[Supplied entries Boundary: Start]
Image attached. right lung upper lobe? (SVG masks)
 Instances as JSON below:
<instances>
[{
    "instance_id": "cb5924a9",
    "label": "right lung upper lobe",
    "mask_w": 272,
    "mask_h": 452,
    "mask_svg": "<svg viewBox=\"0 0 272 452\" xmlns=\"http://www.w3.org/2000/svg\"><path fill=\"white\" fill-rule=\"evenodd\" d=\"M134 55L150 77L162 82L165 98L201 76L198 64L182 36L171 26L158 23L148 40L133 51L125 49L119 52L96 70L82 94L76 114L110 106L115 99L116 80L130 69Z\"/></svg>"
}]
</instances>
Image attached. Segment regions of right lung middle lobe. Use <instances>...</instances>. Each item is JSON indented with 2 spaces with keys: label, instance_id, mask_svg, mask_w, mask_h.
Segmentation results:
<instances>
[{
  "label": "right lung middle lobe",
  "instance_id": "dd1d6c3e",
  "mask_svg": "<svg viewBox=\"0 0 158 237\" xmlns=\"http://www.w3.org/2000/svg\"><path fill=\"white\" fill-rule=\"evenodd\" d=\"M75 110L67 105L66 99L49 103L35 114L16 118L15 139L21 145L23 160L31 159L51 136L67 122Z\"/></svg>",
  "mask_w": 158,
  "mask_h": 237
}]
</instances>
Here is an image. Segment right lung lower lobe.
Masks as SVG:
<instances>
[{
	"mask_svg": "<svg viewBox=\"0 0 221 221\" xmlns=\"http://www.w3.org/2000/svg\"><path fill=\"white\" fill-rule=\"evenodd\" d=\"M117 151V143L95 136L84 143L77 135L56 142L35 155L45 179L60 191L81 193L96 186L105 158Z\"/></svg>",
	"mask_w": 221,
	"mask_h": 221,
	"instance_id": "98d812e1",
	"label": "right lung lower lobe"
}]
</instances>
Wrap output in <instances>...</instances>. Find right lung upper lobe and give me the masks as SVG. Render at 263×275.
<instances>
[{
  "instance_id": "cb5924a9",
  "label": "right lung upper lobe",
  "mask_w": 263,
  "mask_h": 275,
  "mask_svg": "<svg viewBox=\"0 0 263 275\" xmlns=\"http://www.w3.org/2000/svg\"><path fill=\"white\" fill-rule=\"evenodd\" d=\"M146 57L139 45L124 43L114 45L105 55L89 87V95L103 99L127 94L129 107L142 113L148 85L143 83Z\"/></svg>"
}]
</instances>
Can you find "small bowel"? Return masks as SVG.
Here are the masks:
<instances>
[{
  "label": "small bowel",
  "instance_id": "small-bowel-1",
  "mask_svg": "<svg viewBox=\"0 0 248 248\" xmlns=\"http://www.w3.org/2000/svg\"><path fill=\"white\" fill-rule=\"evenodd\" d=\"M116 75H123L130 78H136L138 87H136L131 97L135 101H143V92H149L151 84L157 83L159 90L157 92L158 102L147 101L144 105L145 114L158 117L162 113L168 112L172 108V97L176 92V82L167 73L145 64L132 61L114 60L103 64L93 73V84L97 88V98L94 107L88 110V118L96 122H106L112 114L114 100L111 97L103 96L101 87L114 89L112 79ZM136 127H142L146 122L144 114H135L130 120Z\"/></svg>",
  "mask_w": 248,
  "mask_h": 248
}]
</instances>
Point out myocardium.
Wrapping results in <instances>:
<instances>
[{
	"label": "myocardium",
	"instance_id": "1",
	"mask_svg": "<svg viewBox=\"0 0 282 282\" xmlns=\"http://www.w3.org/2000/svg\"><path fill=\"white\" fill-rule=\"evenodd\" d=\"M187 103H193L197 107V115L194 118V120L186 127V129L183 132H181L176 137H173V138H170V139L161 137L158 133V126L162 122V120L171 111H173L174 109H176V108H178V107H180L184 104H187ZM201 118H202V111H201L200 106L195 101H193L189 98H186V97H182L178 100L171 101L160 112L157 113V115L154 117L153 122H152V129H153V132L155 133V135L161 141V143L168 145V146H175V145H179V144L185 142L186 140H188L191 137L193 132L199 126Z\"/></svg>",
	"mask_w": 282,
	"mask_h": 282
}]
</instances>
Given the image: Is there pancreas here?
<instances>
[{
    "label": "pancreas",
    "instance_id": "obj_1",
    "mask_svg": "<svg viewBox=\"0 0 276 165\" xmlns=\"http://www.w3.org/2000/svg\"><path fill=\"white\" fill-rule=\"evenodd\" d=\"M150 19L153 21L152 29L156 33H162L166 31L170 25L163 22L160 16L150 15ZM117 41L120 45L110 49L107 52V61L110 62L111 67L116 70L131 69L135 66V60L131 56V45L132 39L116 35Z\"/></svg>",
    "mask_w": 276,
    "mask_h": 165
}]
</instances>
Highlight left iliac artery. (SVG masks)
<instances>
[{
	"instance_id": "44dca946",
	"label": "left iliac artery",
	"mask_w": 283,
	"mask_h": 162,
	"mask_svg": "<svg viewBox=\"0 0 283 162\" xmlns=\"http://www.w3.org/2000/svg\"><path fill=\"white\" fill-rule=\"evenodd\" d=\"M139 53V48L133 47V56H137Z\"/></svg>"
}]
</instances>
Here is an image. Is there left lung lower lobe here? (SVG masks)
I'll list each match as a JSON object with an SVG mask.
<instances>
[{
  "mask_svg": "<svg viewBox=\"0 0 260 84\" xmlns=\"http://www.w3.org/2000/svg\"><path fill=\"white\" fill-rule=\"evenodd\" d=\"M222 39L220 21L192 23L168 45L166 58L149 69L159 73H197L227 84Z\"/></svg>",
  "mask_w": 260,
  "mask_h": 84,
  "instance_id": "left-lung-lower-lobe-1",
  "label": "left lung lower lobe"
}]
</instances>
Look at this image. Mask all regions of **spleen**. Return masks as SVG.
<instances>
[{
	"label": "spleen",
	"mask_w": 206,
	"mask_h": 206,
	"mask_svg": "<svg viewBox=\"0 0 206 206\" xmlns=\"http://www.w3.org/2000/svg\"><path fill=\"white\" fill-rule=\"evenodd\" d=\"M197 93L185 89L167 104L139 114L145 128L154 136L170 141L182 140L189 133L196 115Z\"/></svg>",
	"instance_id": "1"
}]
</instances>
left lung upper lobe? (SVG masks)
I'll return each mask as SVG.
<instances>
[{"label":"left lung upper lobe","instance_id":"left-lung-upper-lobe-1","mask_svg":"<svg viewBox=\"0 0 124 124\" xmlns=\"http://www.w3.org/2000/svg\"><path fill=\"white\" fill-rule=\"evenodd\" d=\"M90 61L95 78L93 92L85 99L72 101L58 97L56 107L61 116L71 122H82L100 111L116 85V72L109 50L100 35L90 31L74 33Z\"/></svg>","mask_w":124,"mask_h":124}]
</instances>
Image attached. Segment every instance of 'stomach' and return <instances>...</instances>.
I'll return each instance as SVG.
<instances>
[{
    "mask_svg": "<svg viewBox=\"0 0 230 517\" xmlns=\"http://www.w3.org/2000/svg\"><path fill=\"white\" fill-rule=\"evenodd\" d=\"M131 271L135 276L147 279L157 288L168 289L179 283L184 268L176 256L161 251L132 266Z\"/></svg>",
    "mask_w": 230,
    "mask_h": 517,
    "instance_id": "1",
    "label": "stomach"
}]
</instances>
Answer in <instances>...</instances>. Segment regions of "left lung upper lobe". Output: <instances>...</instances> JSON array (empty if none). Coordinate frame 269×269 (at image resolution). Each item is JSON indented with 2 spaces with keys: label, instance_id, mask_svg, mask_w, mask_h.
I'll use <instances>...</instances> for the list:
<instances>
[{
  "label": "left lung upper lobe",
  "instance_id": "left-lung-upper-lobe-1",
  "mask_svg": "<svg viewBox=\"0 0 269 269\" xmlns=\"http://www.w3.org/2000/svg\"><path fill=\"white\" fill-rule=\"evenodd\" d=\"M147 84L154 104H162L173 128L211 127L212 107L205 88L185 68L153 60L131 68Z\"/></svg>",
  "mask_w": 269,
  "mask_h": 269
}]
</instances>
[Supplied entries Boundary: End]
Exercise prompt:
With the line that contains "Answer in <instances>...</instances>." as your start, reproduce the data above exactly through its last line, and nothing before that start.

Solution below:
Answer in <instances>...</instances>. Segment regions of "left lung upper lobe". Output: <instances>...</instances> JSON array (empty if none). Coordinate frame 269×269 (at image resolution). Each item is JSON indented with 2 spaces with keys: label, instance_id, mask_svg, mask_w, mask_h.
I'll use <instances>...</instances> for the list:
<instances>
[{
  "label": "left lung upper lobe",
  "instance_id": "left-lung-upper-lobe-1",
  "mask_svg": "<svg viewBox=\"0 0 269 269\" xmlns=\"http://www.w3.org/2000/svg\"><path fill=\"white\" fill-rule=\"evenodd\" d=\"M147 84L154 104H162L173 128L211 127L212 107L205 88L185 68L153 60L131 68Z\"/></svg>",
  "mask_w": 269,
  "mask_h": 269
}]
</instances>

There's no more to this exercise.